Imagine that we have designed an computational experiment in Python, and we waited 3 days for the results, and after that, unfortunately we discovered there was a typo or a small bug in the source code. What do you think we would say when we restart the experiment? I would hope that the experiment could be run in half a hour.
It is possible, by making the code parallized.

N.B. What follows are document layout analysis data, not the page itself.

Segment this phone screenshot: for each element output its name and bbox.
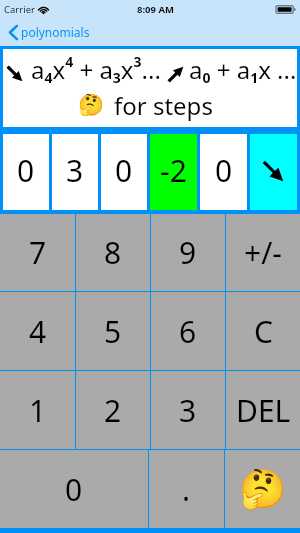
staticText: polynomials bbox=[21, 24, 90, 40]
staticText: 0 bbox=[115, 150, 133, 191]
staticText: 🤔 bbox=[239, 467, 287, 512]
staticText: for steps bbox=[114, 89, 213, 122]
button[interactable]: 7 bbox=[0, 214, 75, 291]
button[interactable]: 9 bbox=[151, 214, 225, 291]
staticText: 4 bbox=[29, 311, 47, 352]
button[interactable]: 1 bbox=[0, 371, 75, 449]
button[interactable]: DEL bbox=[226, 371, 300, 449]
staticText: 9 bbox=[179, 232, 197, 273]
other: Shift right bbox=[263, 161, 284, 182]
button[interactable]: 🤔 bbox=[0, 84, 292, 126]
button[interactable]: 0 bbox=[200, 134, 247, 210]
staticText: 2 bbox=[104, 390, 122, 431]
staticText: 1 bbox=[29, 390, 47, 431]
staticText: DEL bbox=[236, 390, 291, 431]
button[interactable]: 8 bbox=[76, 214, 150, 291]
staticText: 🤔 bbox=[78, 93, 105, 118]
staticText: 0 bbox=[65, 469, 83, 510]
staticText: 8 bbox=[104, 232, 122, 273]
staticText: a4x4 + a3x3... bbox=[31, 52, 161, 88]
staticText: 0 bbox=[215, 150, 233, 191]
button[interactable]: 4 bbox=[0, 292, 75, 370]
button[interactable]: +/- bbox=[226, 214, 300, 291]
staticText: 6 bbox=[179, 311, 197, 352]
staticText: 0 bbox=[17, 150, 35, 191]
button[interactable]: 0 bbox=[0, 450, 148, 528]
button[interactable]: -2 bbox=[150, 134, 197, 210]
staticText: C bbox=[254, 311, 273, 352]
staticText: Carrier bbox=[4, 3, 35, 16]
button[interactable]: a0 + a1x ... bbox=[168, 52, 297, 88]
button[interactable]: 5 bbox=[76, 292, 150, 370]
staticText: 3 bbox=[179, 390, 197, 431]
button[interactable]: Show steps bbox=[225, 450, 300, 528]
button[interactable]: . bbox=[149, 450, 224, 528]
staticText: 8:09 AM bbox=[137, 3, 174, 16]
button[interactable]: Shift right bbox=[250, 134, 297, 210]
button[interactable]: 6 bbox=[151, 292, 225, 370]
staticText: 5 bbox=[104, 311, 122, 352]
staticText: a0 + a1x ... bbox=[189, 53, 297, 87]
button[interactable]: 3 bbox=[52, 134, 98, 210]
button[interactable]: C bbox=[226, 292, 300, 370]
staticText: 3 bbox=[66, 150, 84, 191]
staticText: -2 bbox=[160, 150, 187, 191]
button[interactable]: 0 bbox=[101, 134, 147, 210]
button[interactable]: polynomials bbox=[0, 22, 104, 46]
button[interactable]: a4x4 + a3x3... bbox=[7, 52, 161, 88]
staticText: 7 bbox=[29, 232, 47, 273]
staticText: +/- bbox=[244, 232, 282, 273]
staticText: . bbox=[182, 469, 191, 510]
button[interactable]: 0 bbox=[3, 134, 49, 210]
button[interactable]: 3 bbox=[151, 371, 225, 449]
button[interactable]: 2 bbox=[76, 371, 150, 449]
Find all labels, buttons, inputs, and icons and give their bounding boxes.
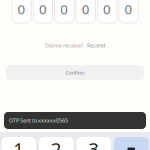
staticText: 2	[51, 137, 62, 150]
button[interactable]: OTP digit	[12, 0, 31, 23]
staticText: 1	[13, 137, 24, 150]
staticText: 0	[124, 0, 132, 18]
button[interactable]: 2	[39, 137, 74, 150]
button[interactable]: 3	[76, 137, 111, 150]
staticText: 0	[18, 0, 26, 18]
button[interactable]: 1	[2, 137, 36, 150]
button[interactable]: OTP digit	[76, 0, 95, 23]
button[interactable]: OTP digit	[98, 0, 117, 23]
staticText: 0	[39, 0, 47, 18]
staticText: 3	[88, 137, 99, 150]
staticText: Did not receive?	[45, 42, 83, 49]
staticText: 0	[60, 0, 68, 18]
button[interactable]: Delete	[114, 137, 148, 150]
button[interactable]: OTP digit	[119, 0, 138, 23]
staticText: Confirm	[66, 69, 84, 76]
staticText: 0	[103, 0, 111, 18]
button[interactable]: Confirm	[6, 65, 144, 80]
button[interactable]: OTP digit	[55, 0, 74, 23]
button[interactable]: OTP digit	[33, 0, 52, 23]
staticText: 0	[82, 0, 90, 18]
button[interactable]: Resend	[87, 42, 105, 49]
staticText: OTP Sent to xxxxxx0565	[9, 117, 68, 124]
staticText: Resend	[87, 42, 105, 49]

CUDA is a C++-like program language for parallel programs which can run on Nvidia GPU. CUDA website
PyCUDA is an open source Python interface to compile CUDA source code on the fly and execute it. PyCUDA documentation
Here we show an example of using CUDA and PyCUDA to rewrite a Python program.
Source code: GitHub repo
The file car_rental.py
is a Python program. It is slow because there are huge nested loops. We can exam this by searching for the keywords while True
and for
.
The file car_rental_cuda.py
is the CUDA-optimized version of the original program. The gpu_policy_evaluation
and gpu_policy_improvement
are two kernels (CUDA interfaces) that can run 21*21 (num_state=21) threads in parallel. In this code, it prepares the pre-defined constant vairables and read in the CUDA source file car_rental_cuda.py.cu
, compiles them on the fly, and expose the interfaces as Python functions.
By running them, we can get the results in the images/
folder. And we can see the CUDA version only takes 6 seconds while the original version would take more than a hour.